Activity:
Copy every entry word for word, but skip the pictures.

Supplied records:
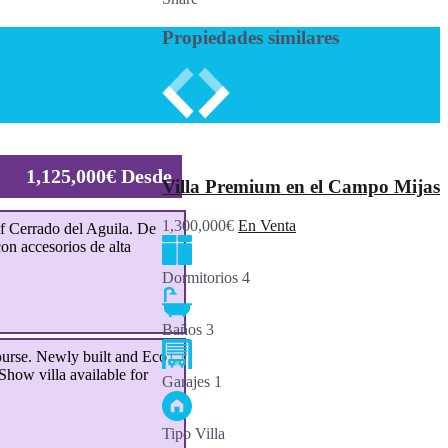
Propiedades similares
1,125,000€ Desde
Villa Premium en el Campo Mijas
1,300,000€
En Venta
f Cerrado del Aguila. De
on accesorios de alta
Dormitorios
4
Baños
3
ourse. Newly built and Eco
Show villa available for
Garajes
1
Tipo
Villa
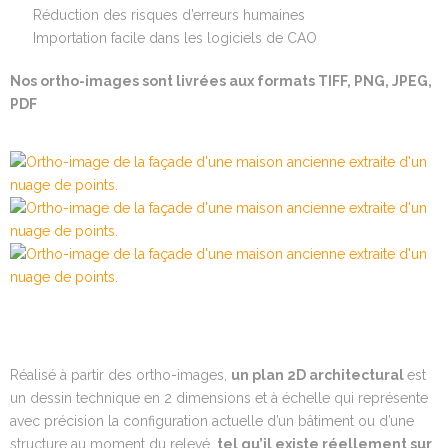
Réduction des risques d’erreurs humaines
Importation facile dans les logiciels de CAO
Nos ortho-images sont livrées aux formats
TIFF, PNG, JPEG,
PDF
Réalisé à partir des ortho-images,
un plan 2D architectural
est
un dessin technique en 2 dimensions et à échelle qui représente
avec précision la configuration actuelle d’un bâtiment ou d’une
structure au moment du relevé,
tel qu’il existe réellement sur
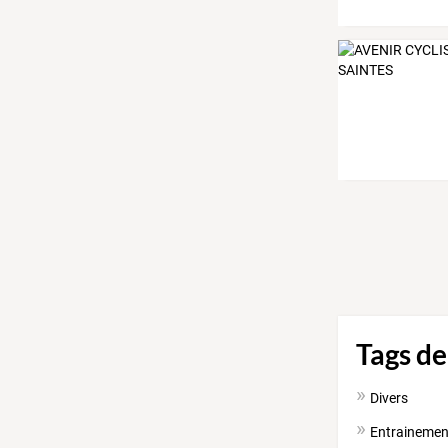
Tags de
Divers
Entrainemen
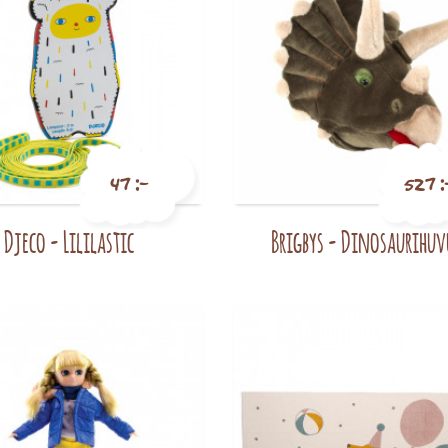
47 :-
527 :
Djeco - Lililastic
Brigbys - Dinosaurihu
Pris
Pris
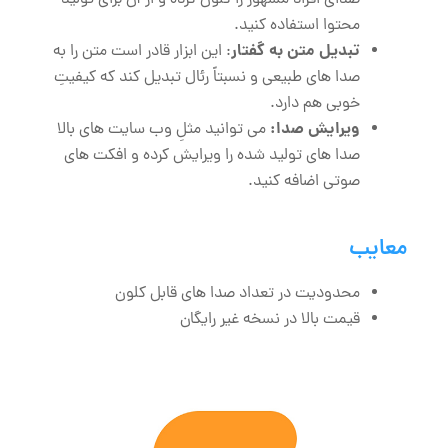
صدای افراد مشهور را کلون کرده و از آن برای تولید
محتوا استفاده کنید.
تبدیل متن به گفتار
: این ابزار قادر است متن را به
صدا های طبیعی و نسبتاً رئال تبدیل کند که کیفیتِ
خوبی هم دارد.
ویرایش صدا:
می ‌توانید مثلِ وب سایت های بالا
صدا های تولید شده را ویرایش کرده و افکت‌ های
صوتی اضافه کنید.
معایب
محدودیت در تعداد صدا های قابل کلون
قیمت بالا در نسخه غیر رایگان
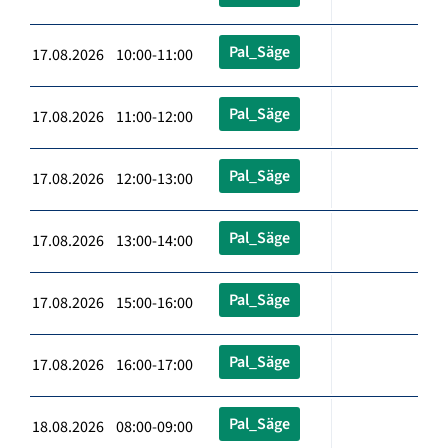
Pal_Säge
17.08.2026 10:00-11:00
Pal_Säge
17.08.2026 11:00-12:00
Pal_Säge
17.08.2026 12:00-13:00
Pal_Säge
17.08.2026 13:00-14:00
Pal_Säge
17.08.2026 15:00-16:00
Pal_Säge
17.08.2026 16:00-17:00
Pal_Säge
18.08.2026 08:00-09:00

Exercise result:
Propiedades similares
1,125,000€ Desde
Villa Premium en el Campo Mijas
1,300,000€
En Venta
f Cerrado del Aguila. De
on accesorios de alta
Dormitorios
4
Baños
3
ourse. Newly built and Eco
Show villa available for
Garajes
1
Tipo
Villa
Réduction des risques d’erreurs humaines
Importation facile dans les logiciels de CAO
Nos ortho-images sont livrées aux formats
TIFF, PNG, JPEG,
PDF
Réalisé à partir des ortho-images,
un plan 2D architectural
est
un dessin technique en 2 dimensions et à échelle qui représente
avec précision la configuration actuelle d’un bâtiment ou d’une
structure au moment du relevé,
tel qu’il existe réellement sur
Tags de
Divers
Entrainemen
47 :-
527 :
Djeco - Lililastic
Brigbys - Dinosaurihu
Pris
Pris
صدای افراد مشهور را کلون کرده و از آن برای تولید
محتوا استفاده کنید.
تبدیل متن به گفتار
: این ابزار قادر است متن را به
صدا های طبیعی و نسبتاً رئال تبدیل کند که کیفیتِ
خوبی هم دارد.
ویرایش صدا:
می ‌توانید مثلِ وب سایت های بالا
صدا های تولید شده را ویرایش کرده و افکت‌ های
صوتی اضافه کنید.
معایب
محدودیت در تعداد صدا های قابل کلون
قیمت بالا در نسخه غیر رایگان
Pal_Säge
17.08.2026 10:00-11:00
Pal_Säge
17.08.2026 11:00-12:00
Pal_Säge
17.08.2026 12:00-13:00
Pal_Säge
17.08.2026 13:00-14:00
Pal_Säge
17.08.2026 15:00-16:00
Pal_Säge
17.08.2026 16:00-17:00
Pal_Säge
18.08.2026 08:00-09:00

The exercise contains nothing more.